DATA SUPPLIED section start
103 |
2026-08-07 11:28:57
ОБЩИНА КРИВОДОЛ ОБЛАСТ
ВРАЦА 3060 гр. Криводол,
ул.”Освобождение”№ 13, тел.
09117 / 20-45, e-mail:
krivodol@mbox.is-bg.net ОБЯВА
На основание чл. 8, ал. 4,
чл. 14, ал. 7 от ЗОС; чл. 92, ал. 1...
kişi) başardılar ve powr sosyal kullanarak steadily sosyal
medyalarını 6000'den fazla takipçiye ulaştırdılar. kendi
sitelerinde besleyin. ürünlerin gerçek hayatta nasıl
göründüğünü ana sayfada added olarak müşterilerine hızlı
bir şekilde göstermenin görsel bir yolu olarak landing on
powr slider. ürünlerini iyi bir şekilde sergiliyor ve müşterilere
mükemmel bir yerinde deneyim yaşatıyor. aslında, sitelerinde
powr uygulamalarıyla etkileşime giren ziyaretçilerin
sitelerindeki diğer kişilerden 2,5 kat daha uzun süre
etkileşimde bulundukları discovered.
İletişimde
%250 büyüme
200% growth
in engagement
DATA SUPPLIED section end
DATA SUPPLIED section start
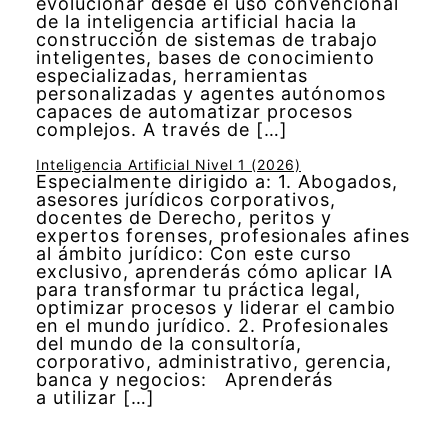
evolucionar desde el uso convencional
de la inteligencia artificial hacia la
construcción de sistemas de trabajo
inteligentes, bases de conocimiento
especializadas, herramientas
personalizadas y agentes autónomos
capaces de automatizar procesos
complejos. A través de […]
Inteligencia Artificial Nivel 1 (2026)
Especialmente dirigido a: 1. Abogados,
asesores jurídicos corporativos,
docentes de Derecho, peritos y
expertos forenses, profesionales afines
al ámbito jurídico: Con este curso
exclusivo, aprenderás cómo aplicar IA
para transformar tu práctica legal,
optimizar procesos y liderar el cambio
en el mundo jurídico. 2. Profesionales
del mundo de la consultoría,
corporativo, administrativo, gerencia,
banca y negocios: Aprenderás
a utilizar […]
DATA SUPPLIED section end
REQUIRED ACTION =>
Return, word for word, the lines of the data above from the line with "Inteligencia Artificial Nivel 1 (2026)" through the line with "a utilizar […]", inclusive.

REPLY =>
Inteligencia Artificial Nivel 1 (2026)
Especialmente dirigido a: 1. Abogados,
asesores jurídicos corporativos,
docentes de Derecho, peritos y
expertos forenses, profesionales afines
al ámbito jurídico: Con este curso
exclusivo, aprenderás cómo aplicar IA
para transformar tu práctica legal,
optimizar procesos y liderar el cambio
en el mundo jurídico. 2. Profesionales
del mundo de la consultoría,
corporativo, administrativo, gerencia,
banca y negocios: Aprenderás
a utilizar […]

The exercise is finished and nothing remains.